Records contained in a dataset:
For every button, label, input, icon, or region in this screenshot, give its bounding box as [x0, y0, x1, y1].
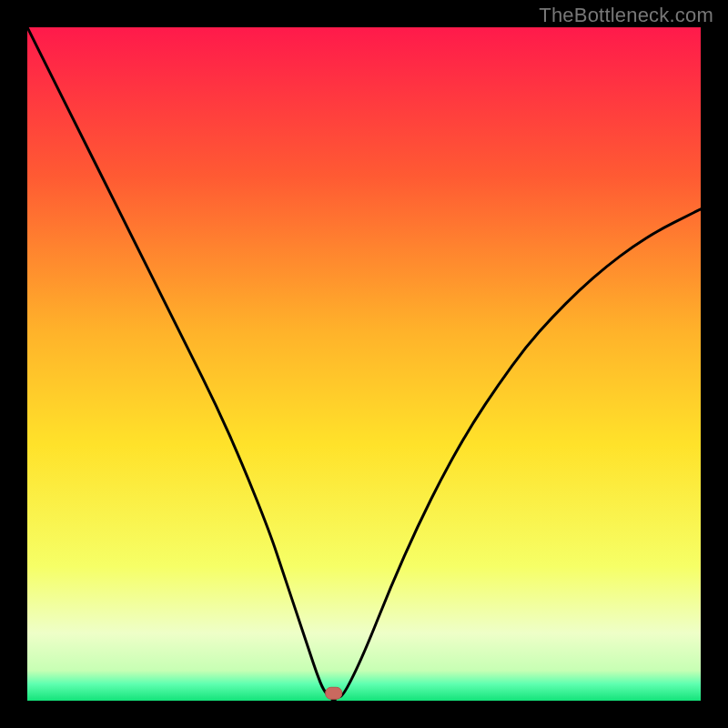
optimal-marker: [326, 687, 342, 699]
plot-area: [27, 27, 701, 701]
chart-svg: [27, 27, 701, 701]
gradient-background: [27, 27, 701, 701]
chart-frame: TheBottleneck.com: [0, 0, 728, 728]
watermark-text: TheBottleneck.com: [539, 4, 713, 27]
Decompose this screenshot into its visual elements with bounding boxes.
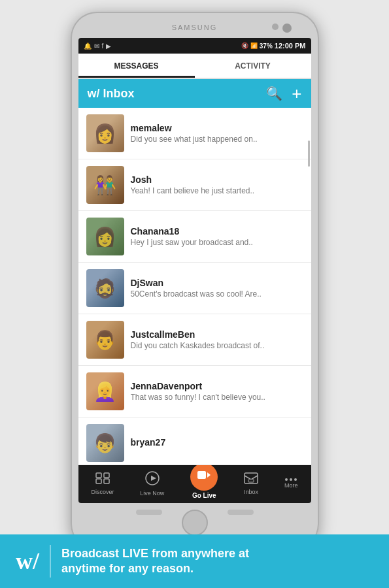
- message-content: Josh Yeah! I cant believe he just starte…: [131, 174, 303, 195]
- username: bryan27: [131, 437, 303, 448]
- list-item[interactable]: 🧔 DjSwan 50Cent's broadcast was so cool!…: [78, 263, 311, 314]
- phone-screen: 🔔 ✉ f ▶ 🔇 📶 37% 12:00 PM MESSAGES ACTIVI…: [78, 38, 311, 503]
- samsung-label: SAMSUNG: [172, 24, 218, 31]
- username: JennaDavenport: [131, 381, 303, 391]
- live-now-label: Live Now: [140, 490, 164, 497]
- list-item[interactable]: 👩 Chanana18 Hey I just saw your broadcas…: [78, 211, 311, 263]
- bottom-nav: Discover Live Now: [78, 465, 311, 503]
- inbox-header: w/ Inbox 🔍 +: [78, 79, 311, 108]
- camera-dots: [272, 24, 292, 33]
- username: JustcallmeBen: [131, 329, 303, 340]
- message-list: 👩 memalew Did you see what just happened…: [78, 108, 311, 465]
- status-icons-left: 🔔 ✉ f ▶: [84, 42, 112, 50]
- avatar-placeholder: 👩: [93, 226, 116, 248]
- svg-rect-1: [96, 479, 101, 483]
- message-content: JustcallmeBen Did you catch Kaskades bro…: [131, 329, 303, 350]
- mute-icon: 🔇: [241, 42, 248, 49]
- banner-logo: w/: [16, 549, 39, 573]
- phone-back-btn[interactable]: [136, 510, 162, 515]
- tab-messages[interactable]: MESSAGES: [78, 54, 195, 78]
- go-live-button[interactable]: [190, 463, 218, 491]
- message-preview: 50Cent's broadcast was so cool! Are..: [131, 289, 303, 299]
- nav-more[interactable]: More: [284, 478, 298, 489]
- more-label: More: [284, 482, 298, 489]
- go-live-label: Go Live: [192, 492, 216, 499]
- tab-bar: MESSAGES ACTIVITY: [78, 54, 311, 79]
- tab-activity[interactable]: ACTIVITY: [195, 54, 311, 78]
- gmail-icon: ✉: [94, 42, 99, 50]
- nav-inbox[interactable]: Inbox: [244, 472, 258, 495]
- message-preview: Yeah! I cant believe he just started..: [131, 186, 303, 195]
- message-content: Chanana18 Hey I just saw your broadcast …: [131, 226, 303, 247]
- list-item[interactable]: 👱‍♀️ JennaDavenport That was so funny! I…: [78, 366, 311, 417]
- wifi-icon: 📶: [250, 42, 258, 49]
- avatar: 👩: [86, 218, 124, 255]
- inbox-title: w/ Inbox: [88, 87, 135, 101]
- notification-icon: 🔔: [84, 42, 92, 50]
- status-right: 🔇 📶 37% 12:00 PM: [241, 42, 306, 50]
- svg-marker-7: [207, 472, 211, 478]
- list-item[interactable]: 👫 Josh Yeah! I cant believe he just star…: [78, 159, 311, 211]
- avatar: 🧔: [86, 269, 124, 307]
- avatar-placeholder: 👱‍♀️: [93, 381, 116, 402]
- more-icon: [285, 478, 297, 481]
- banner-text: Broadcast LIVE from anywhere atanytime f…: [61, 546, 249, 577]
- list-item[interactable]: 👩 memalew Did you see what just happened…: [78, 108, 311, 159]
- list-item[interactable]: 👦 bryan27: [78, 417, 311, 465]
- phone-shell: SAMSUNG 🔔 ✉ f ▶ 🔇 📶 37% 12:00 PM MESSAGE…: [71, 12, 319, 550]
- avatar-placeholder: 👩: [93, 123, 116, 144]
- avatar: 👦: [86, 424, 124, 462]
- message-preview: That was so funny! I can't believe you..: [131, 393, 303, 402]
- discover-label: Discover: [91, 489, 114, 495]
- svg-rect-0: [96, 473, 101, 478]
- username: Chanana18: [131, 226, 303, 237]
- banner-divider: [50, 545, 51, 578]
- phone-home-btn[interactable]: [182, 510, 208, 536]
- go-live-icon: [197, 469, 211, 484]
- avatar: 👫: [86, 166, 124, 204]
- avatar-placeholder: 👨: [93, 329, 116, 351]
- svg-rect-2: [104, 473, 109, 478]
- bottom-banner: w/ Broadcast LIVE from anywhere atanytim…: [0, 534, 389, 588]
- message-content: DjSwan 50Cent's broadcast was so cool! A…: [131, 278, 303, 299]
- phone-top-bar: SAMSUNG: [78, 24, 311, 31]
- message-content: JennaDavenport That was so funny! I can'…: [131, 381, 303, 402]
- username: DjSwan: [131, 278, 303, 288]
- discover-icon: [95, 472, 110, 487]
- camera-dot: [272, 24, 279, 30]
- avatar: 👨: [86, 321, 124, 359]
- message-content: bryan27: [131, 437, 303, 449]
- nav-discover[interactable]: Discover: [91, 472, 114, 495]
- svg-marker-5: [151, 476, 156, 481]
- message-preview: Did you see what just happened on..: [131, 135, 303, 144]
- search-icon[interactable]: 🔍: [266, 86, 282, 101]
- add-icon[interactable]: +: [292, 84, 301, 104]
- username: Josh: [131, 174, 303, 185]
- message-preview: Hey I just saw your broadcast and..: [131, 238, 303, 247]
- more-dot: [290, 478, 292, 481]
- inbox-label: Inbox: [244, 489, 258, 495]
- list-item[interactable]: 👨 JustcallmeBen Did you catch Kaskades b…: [78, 314, 311, 366]
- message-content: memalew Did you see what just happened o…: [131, 123, 303, 144]
- time-display: 12:00 PM: [275, 42, 306, 50]
- facebook-icon: f: [102, 42, 104, 50]
- inbox-icon: [244, 472, 258, 487]
- nav-live-now[interactable]: Live Now: [140, 471, 164, 497]
- scroll-indicator: [308, 140, 310, 167]
- nav-go-live[interactable]: Go Live: [190, 468, 218, 499]
- message-preview: Did you catch Kaskades broadcast of..: [131, 341, 303, 350]
- avatar: 👩: [86, 114, 124, 152]
- inbox-actions: 🔍 +: [266, 84, 301, 104]
- svg-rect-6: [197, 471, 206, 479]
- phone-bottom-bar: [78, 510, 311, 536]
- phone-menu-btn[interactable]: [228, 510, 254, 515]
- battery-text: 37%: [260, 42, 273, 50]
- avatar-placeholder: 🧔: [93, 278, 116, 299]
- svg-rect-3: [104, 479, 109, 483]
- avatar-placeholder: 👫: [93, 174, 116, 196]
- camera-lens: [282, 24, 292, 33]
- status-bar: 🔔 ✉ f ▶ 🔇 📶 37% 12:00 PM: [78, 38, 311, 54]
- more-dot: [285, 478, 288, 481]
- username: memalew: [131, 123, 303, 133]
- youtube-icon: ▶: [106, 42, 111, 50]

Problem requirements:
Search the data and copy each line containing "placeholder".

Result of this task:
- avatar-placeholder: 👩: [93, 226, 116, 248]
- avatar-placeholder: 👱‍♀️: [93, 381, 116, 402]
- avatar-placeholder: 👩: [93, 123, 116, 144]
- avatar-placeholder: 👨: [93, 329, 116, 351]
- avatar-placeholder: 🧔: [93, 278, 116, 299]
- avatar-placeholder: 👫: [93, 174, 116, 196]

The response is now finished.